Na campanha, Bolsonaro usou suas entrevistas do passado, nas quais o senhor criticava duramente Lula, para mostrar que aquela era uma aliança de ocasião. A conclusão é correta? De que o Brasil precisa mais: discussões e desavenças do passado ou nos unirmos pelo futuro? Na realidade, se você for lá atrás, eu e o Lula estávamos juntos na redemocratização do Brasil. Eu era prefeito de Pindamonhangaba. Nós participamos juntos da campanha pela redemocratização. Depois, lá na frente, o Lula foi criar o PT e eu ajudei a fundar o PSDB. Em disputa eleitoral existem desavenças. Mas o que eu quero dizer é que essa união com o Lula foi importante porque estava claríssimo que o projeto do “sainte” (Jair Bolsonaro) não era democrático. Foi uma união necessária para o país.

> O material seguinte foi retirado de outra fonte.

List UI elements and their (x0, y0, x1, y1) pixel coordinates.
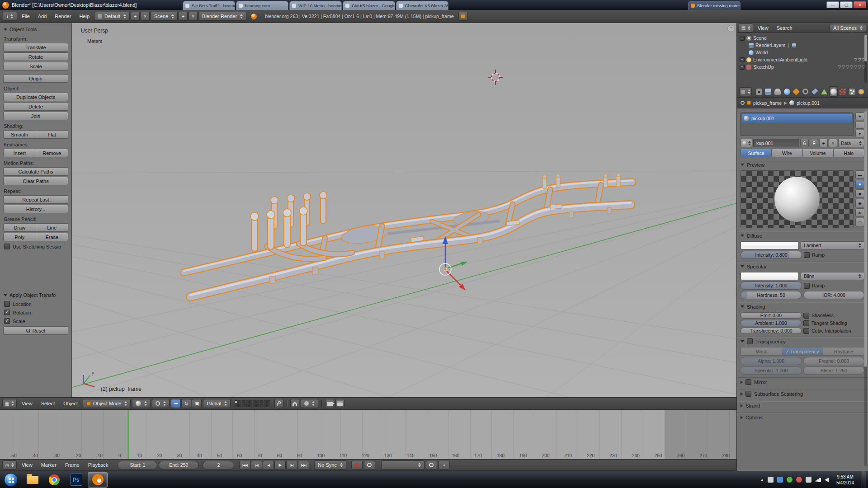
specular-intensity-slider[interactable]: Intensity: 1.000 (741, 282, 802, 290)
previous-keyframe-button[interactable] (251, 461, 262, 469)
jump-to-end-button[interactable] (298, 461, 309, 469)
preview-sky-button[interactable]: ◠ (855, 218, 864, 226)
browser-tab[interactable]: Chevrolet K5 Blazer 350... (396, 1, 448, 10)
add-slot-button[interactable]: + (855, 113, 864, 120)
preview-hair-button[interactable]: ≋ (855, 208, 864, 217)
emit-slider[interactable]: Emit: 0.00 (741, 312, 802, 319)
delete-scene-button[interactable]: × (189, 12, 198, 21)
outliner-item-sketchup[interactable]: + SketchUp ▽ ▽ ▽ ▽ ▽ ▽ ▽ (738, 63, 867, 70)
taskbar-blender-button[interactable] (88, 472, 108, 488)
reset-button[interactable]: Reset (3, 326, 68, 335)
diffuse-color-swatch[interactable] (741, 241, 799, 249)
region-expand-handle[interactable]: + (727, 25, 735, 32)
remove-keyframe-button[interactable]: Remove (36, 149, 69, 157)
restrict-toggle-icon[interactable]: ▽ (854, 57, 857, 62)
tray-icon[interactable] (806, 477, 811, 483)
alpha-slider[interactable]: Alpha: 1.000 (741, 357, 802, 365)
material-slot-list[interactable]: pickup.001 (741, 113, 854, 136)
diffuse-ramp-checkbox[interactable]: Ramp (804, 252, 864, 258)
snap-toggle-button[interactable] (290, 399, 299, 408)
maximize-button[interactable] (840, 1, 853, 8)
window-title-bar[interactable]: Blender* [C:\Users\Owner\Desktop\Blazer\… (0, 0, 868, 10)
collapse-box-icon[interactable]: − (740, 36, 745, 41)
apply-rotation-row[interactable]: Rotation (0, 308, 71, 317)
restrict-toggle-icon[interactable]: ▽ (846, 65, 849, 69)
scale-manipulator-button[interactable]: ▣ (192, 399, 202, 408)
menu-add[interactable]: Add (34, 14, 51, 19)
auto-keyframe-record-button[interactable] (351, 461, 363, 469)
timeline-canvas[interactable]: -50-40-30-20-100102030405060708090100110… (0, 410, 736, 459)
translate-manipulator-button[interactable]: ✛ (171, 399, 181, 408)
mode-selector[interactable]: Object Mode (83, 399, 131, 408)
viewport-canvas[interactable]: y User Persp Meters (2) pickup_frame (72, 23, 736, 397)
3d-viewport[interactable]: y User Persp Meters (2) pickup_frame + (72, 23, 736, 397)
editor-type-3dview-icon[interactable]: ▦ (2, 399, 17, 408)
delete-button[interactable]: Delete (3, 102, 68, 111)
fresnel-slider[interactable]: Fresnel: 0.000 (803, 357, 864, 365)
fake-user-button[interactable]: F (810, 139, 818, 147)
sketching-sessions-checkbox-row[interactable]: Use Sketching Sessio (0, 242, 71, 251)
breadcrumb-object[interactable]: pickup_frame (753, 100, 782, 106)
mirror-panel-header[interactable]: Mirror (737, 377, 868, 386)
menu-object[interactable]: Object (60, 401, 81, 406)
grease-poly-button[interactable]: Poly (3, 233, 36, 241)
jump-to-start-button[interactable] (239, 461, 250, 469)
add-scene-button[interactable]: + (179, 12, 188, 21)
unlink-material-button[interactable]: × (829, 139, 837, 147)
preview-monkey-button[interactable]: ◉ (855, 199, 864, 207)
play-reverse-button[interactable] (263, 461, 274, 469)
snap-element-selector[interactable] (301, 399, 318, 408)
screen-layout-selector[interactable]: Default (94, 12, 130, 21)
browse-material-button[interactable] (741, 139, 752, 147)
add-layout-button[interactable]: + (131, 12, 140, 21)
pivot-point-selector[interactable] (152, 399, 170, 408)
outliner-scope-selector[interactable]: All Scenes (830, 24, 866, 32)
delete-keyframes-button[interactable]: × (439, 461, 450, 469)
checkbox[interactable] (4, 301, 10, 307)
remove-slot-button[interactable]: − (855, 121, 864, 129)
volume-icon[interactable] (825, 478, 829, 482)
tool-shelf-panel-header[interactable]: Object Tools (0, 25, 71, 34)
transparency-enable-checkbox[interactable] (747, 338, 753, 344)
new-material-button[interactable]: + (819, 139, 828, 147)
specular-panel-header[interactable]: Specular (737, 262, 868, 271)
current-frame-indicator[interactable] (128, 410, 129, 459)
checkbox[interactable] (804, 283, 810, 289)
pin-icon[interactable] (741, 101, 745, 105)
specular-ior-slider[interactable]: IOR: 4.000 (803, 291, 864, 299)
repeat-last-button[interactable]: Repeat Last (3, 195, 68, 204)
lock-to-scene-button[interactable] (274, 399, 283, 408)
diffuse-panel-header[interactable]: Diffuse (737, 231, 868, 240)
calculate-paths-button[interactable]: Calculate Paths (3, 167, 68, 176)
editor-type-outliner-icon[interactable]: ▤ (739, 23, 753, 33)
menu-frame[interactable]: Frame (61, 462, 83, 468)
insert-keyframe-button[interactable]: Insert (3, 149, 36, 157)
clear-paths-button[interactable]: Clear Paths (3, 177, 68, 185)
join-button[interactable]: Join (3, 112, 68, 120)
apply-transform-panel-header[interactable]: Apply Object Transfo (0, 291, 71, 300)
checkbox-checked[interactable] (4, 318, 10, 324)
material-name-field[interactable]: kup.001 (753, 139, 799, 147)
tab-modifiers[interactable] (811, 87, 819, 96)
checkbox[interactable] (803, 320, 809, 326)
layers-widget[interactable] (235, 400, 270, 407)
preview-cube-button[interactable]: ■ (855, 189, 864, 198)
start-button[interactable] (4, 473, 18, 487)
properties-scrollbar[interactable] (864, 111, 867, 466)
transparency-panel-header[interactable]: Transparency (737, 337, 868, 346)
rotate-button[interactable]: Rotate (3, 52, 68, 61)
current-frame-field[interactable]: 2 (203, 461, 234, 469)
tab-render-layers[interactable] (764, 87, 773, 96)
breadcrumb-material[interactable]: pickup.001 (797, 100, 820, 106)
grease-draw-button[interactable]: Draw (3, 223, 36, 232)
tab-material[interactable] (830, 87, 838, 96)
restrict-toggle-icon[interactable]: ▽ (838, 65, 841, 69)
expand-box-icon[interactable]: + (740, 57, 745, 62)
outliner-scrollbar[interactable] (864, 35, 867, 83)
menu-view[interactable]: View (754, 25, 772, 31)
checkbox[interactable] (803, 313, 809, 319)
tray-overflow-icon[interactable]: ▲ (760, 478, 764, 482)
apply-location-row[interactable]: Location (0, 300, 71, 308)
minimize-button[interactable] (826, 1, 839, 8)
menu-select[interactable]: Select (38, 401, 59, 406)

O senhor tem algum problema em conviver com nomes do PT? Não. Aliás, eu quero registrar a minha admiração pela presidente do PT. A Gleisi é uma pessoa de valor. Combativa, inteligente, e nós não precisamos concordar em tudo. A pluralidade é importante e o Lula destaca isso. Temos que debater, discutir. Não temos dogmas. Queremos emprego, renda e mudar a vida das pessoas para melhor. O PT tem uma coerência muito grande que é esse compromisso com a população mais empobrecida.

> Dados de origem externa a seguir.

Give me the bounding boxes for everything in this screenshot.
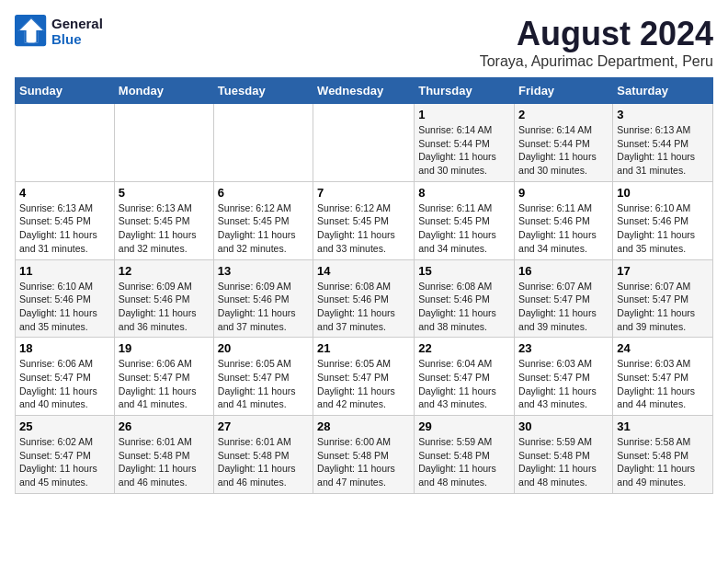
day-number: 4 [19,186,110,200]
day-detail: Sunrise: 6:05 AMSunset: 5:47 PMDaylight:… [218,357,309,411]
day-detail: Sunrise: 6:10 AMSunset: 5:46 PMDaylight:… [19,280,110,334]
day-detail: Sunrise: 6:01 AMSunset: 5:48 PMDaylight:… [119,435,210,489]
day-detail: Sunrise: 5:58 AMSunset: 5:48 PMDaylight:… [617,435,709,489]
day-number: 10 [617,186,709,200]
weekday-header-sunday: Sunday [16,78,115,104]
calendar-cell: 21 Sunrise: 6:05 AMSunset: 5:47 PMDaylig… [313,338,415,416]
logo: General Blue [15,15,103,48]
calendar-cell: 23 Sunrise: 6:03 AMSunset: 5:47 PMDaylig… [515,338,613,416]
day-number: 18 [19,341,110,355]
day-number: 22 [418,341,510,355]
logo-text: General Blue [51,16,103,47]
day-number: 28 [317,419,410,433]
day-detail: Sunrise: 6:12 AMSunset: 5:45 PMDaylight:… [317,201,410,256]
calendar-cell: 4 Sunrise: 6:13 AMSunset: 5:45 PMDayligh… [16,181,115,259]
day-number: 8 [418,186,510,200]
calendar-cell: 5 Sunrise: 6:13 AMSunset: 5:45 PMDayligh… [114,181,213,259]
day-number: 20 [218,341,309,355]
calendar-table: SundayMondayTuesdayWednesdayThursdayFrid… [15,77,713,494]
calendar-cell: 14 Sunrise: 6:08 AMSunset: 5:46 PMDaylig… [313,259,415,338]
calendar-cell: 15 Sunrise: 6:08 AMSunset: 5:46 PMDaylig… [415,259,515,338]
weekday-header-thursday: Thursday [415,78,515,104]
day-number: 3 [617,108,709,121]
day-detail: Sunrise: 6:03 AMSunset: 5:47 PMDaylight:… [518,357,609,411]
day-detail: Sunrise: 6:09 AMSunset: 5:46 PMDaylight:… [119,280,210,334]
weekday-header-friday: Friday [515,78,613,104]
day-number: 13 [218,264,309,278]
day-detail: Sunrise: 6:08 AMSunset: 5:46 PMDaylight:… [418,280,510,334]
calendar-cell: 24 Sunrise: 6:03 AMSunset: 5:47 PMDaylig… [613,338,713,416]
calendar-cell: 10 Sunrise: 6:10 AMSunset: 5:46 PMDaylig… [613,181,713,259]
calendar-cell [313,104,415,182]
calendar-cell: 19 Sunrise: 6:06 AMSunset: 5:47 PMDaylig… [114,338,213,416]
week-row-4: 18 Sunrise: 6:06 AMSunset: 5:47 PMDaylig… [16,338,713,416]
day-number: 7 [317,186,410,200]
day-number: 19 [119,341,210,355]
calendar-cell: 11 Sunrise: 6:10 AMSunset: 5:46 PMDaylig… [16,259,115,338]
calendar-cell: 26 Sunrise: 6:01 AMSunset: 5:48 PMDaylig… [114,416,213,494]
day-detail: Sunrise: 5:59 AMSunset: 5:48 PMDaylight:… [518,435,609,489]
day-number: 30 [518,419,609,433]
day-detail: Sunrise: 6:11 AMSunset: 5:45 PMDaylight:… [418,201,510,256]
title-block: August 2024 Toraya, Apurimac Department,… [480,15,713,70]
logo-icon [15,15,48,48]
day-detail: Sunrise: 6:09 AMSunset: 5:46 PMDaylight:… [218,280,309,334]
day-number: 6 [218,186,309,200]
day-number: 26 [119,419,210,433]
day-number: 23 [518,341,609,355]
day-number: 25 [19,419,110,433]
day-detail: Sunrise: 6:00 AMSunset: 5:48 PMDaylight:… [317,435,410,489]
week-row-5: 25 Sunrise: 6:02 AMSunset: 5:47 PMDaylig… [16,416,713,494]
day-number: 9 [518,186,609,200]
calendar-cell: 9 Sunrise: 6:11 AMSunset: 5:46 PMDayligh… [515,181,613,259]
day-detail: Sunrise: 6:01 AMSunset: 5:48 PMDaylight:… [218,435,309,489]
day-detail: Sunrise: 5:59 AMSunset: 5:48 PMDaylight:… [418,435,510,489]
day-detail: Sunrise: 6:14 AMSunset: 5:44 PMDaylight:… [518,123,609,178]
day-detail: Sunrise: 6:13 AMSunset: 5:45 PMDaylight:… [19,201,110,256]
day-number: 31 [617,419,709,433]
page-header: General Blue August 2024 Toraya, Apurima… [15,15,713,70]
day-number: 21 [317,341,410,355]
day-detail: Sunrise: 6:08 AMSunset: 5:46 PMDaylight:… [317,280,410,334]
calendar-cell: 6 Sunrise: 6:12 AMSunset: 5:45 PMDayligh… [213,181,313,259]
day-number: 29 [418,419,510,433]
calendar-cell: 29 Sunrise: 5:59 AMSunset: 5:48 PMDaylig… [415,416,515,494]
calendar-cell: 17 Sunrise: 6:07 AMSunset: 5:47 PMDaylig… [613,259,713,338]
page-title: August 2024 [480,15,713,53]
weekday-header-tuesday: Tuesday [213,78,313,104]
calendar-cell: 7 Sunrise: 6:12 AMSunset: 5:45 PMDayligh… [313,181,415,259]
day-detail: Sunrise: 6:12 AMSunset: 5:45 PMDaylight:… [218,201,309,256]
page-subtitle: Toraya, Apurimac Department, Peru [480,53,713,70]
calendar-cell: 12 Sunrise: 6:09 AMSunset: 5:46 PMDaylig… [114,259,213,338]
calendar-cell: 31 Sunrise: 5:58 AMSunset: 5:48 PMDaylig… [613,416,713,494]
day-detail: Sunrise: 6:06 AMSunset: 5:47 PMDaylight:… [19,357,110,411]
week-row-2: 4 Sunrise: 6:13 AMSunset: 5:45 PMDayligh… [16,181,713,259]
day-number: 15 [418,264,510,278]
calendar-cell: 2 Sunrise: 6:14 AMSunset: 5:44 PMDayligh… [515,104,613,182]
day-number: 2 [518,108,609,121]
weekday-header-monday: Monday [114,78,213,104]
calendar-cell [16,104,115,182]
day-number: 11 [19,264,110,278]
day-number: 5 [119,186,210,200]
day-number: 17 [617,264,709,278]
week-row-1: 1 Sunrise: 6:14 AMSunset: 5:44 PMDayligh… [16,104,713,182]
calendar-cell [114,104,213,182]
day-number: 24 [617,341,709,355]
day-detail: Sunrise: 6:13 AMSunset: 5:45 PMDaylight:… [119,201,210,256]
calendar-cell: 1 Sunrise: 6:14 AMSunset: 5:44 PMDayligh… [415,104,515,182]
calendar-cell: 16 Sunrise: 6:07 AMSunset: 5:47 PMDaylig… [515,259,613,338]
day-detail: Sunrise: 6:06 AMSunset: 5:47 PMDaylight:… [119,357,210,411]
week-row-3: 11 Sunrise: 6:10 AMSunset: 5:46 PMDaylig… [16,259,713,338]
calendar-cell: 3 Sunrise: 6:13 AMSunset: 5:44 PMDayligh… [613,104,713,182]
calendar-cell [213,104,313,182]
calendar-cell: 28 Sunrise: 6:00 AMSunset: 5:48 PMDaylig… [313,416,415,494]
calendar-header-row: SundayMondayTuesdayWednesdayThursdayFrid… [16,78,713,104]
day-detail: Sunrise: 6:11 AMSunset: 5:46 PMDaylight:… [518,201,609,256]
day-detail: Sunrise: 6:02 AMSunset: 5:47 PMDaylight:… [19,435,110,489]
day-detail: Sunrise: 6:14 AMSunset: 5:44 PMDaylight:… [418,123,510,178]
calendar-cell: 22 Sunrise: 6:04 AMSunset: 5:47 PMDaylig… [415,338,515,416]
day-number: 1 [418,108,510,121]
calendar-cell: 8 Sunrise: 6:11 AMSunset: 5:45 PMDayligh… [415,181,515,259]
day-number: 27 [218,419,309,433]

Qual a meta do seu ministério? O Brasil teve uma desindustrialização precoce. A Europa também se desindustrializou, mas a nossa foi precária e severa. Mais do que nos reindustrializar, nós precisamos de uma neorreindustrialização. Uma questão central é a agenda de competitividade. Há um princípio em medicina que diz: suprima a causa que o efeito cessa. Temos que agir nas causas do baixo crescimento. O nosso modelo tributário gera um custo absurdo para as empresas. Não é justo. Temos uma judicialização absurda que leva à insegurança jurídica, atrapalha as exportações. O mundo inteiro tem o IVA — imposto de valor agregado. Eu defendo isso. O que não podemos é ter uma alíquota só. Acho que o Haddad está indo bem e eu sou um grande entusiasta da reforma tributária.

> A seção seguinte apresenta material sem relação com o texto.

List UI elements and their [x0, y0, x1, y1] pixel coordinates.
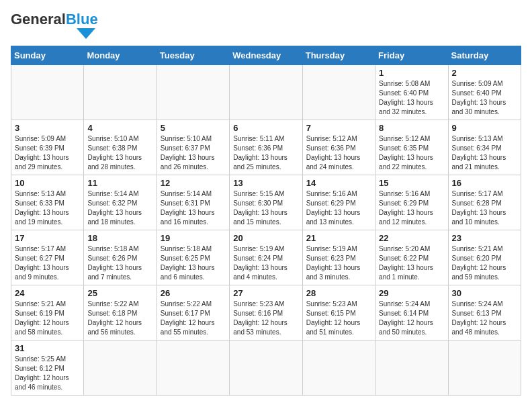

Qual será a grande mudança para o contribuinte? A reforma vai trazer eficiência econômica. Estudos mostram que podemos aumentar o PIB em 10% nos próximos quinze anos. Ela faz a economia andar, simplifica e reduz custos, além de estimular a exportação por não acumular crédito — um conjunto de benefícios.
Nos últimos anos, os vices foram motivo de dor de cabeça para os titulares. Que tipo de vice o senhor quer ser? Não existe um modelo. Quero trabalhar e o presidente Lula dá muito espaço e até estimula. O presidente é afável e de bom trato. Gosto muito dele.
Por que optou por não sentar na cadeira do presidente Lula em sua interinidade? Presidente só tem um e é o Lula.
O senhor tem algum plano para 2026? Meu único plano é trabalhar com Lula pelo Brasil. Não tenho nenhum outro.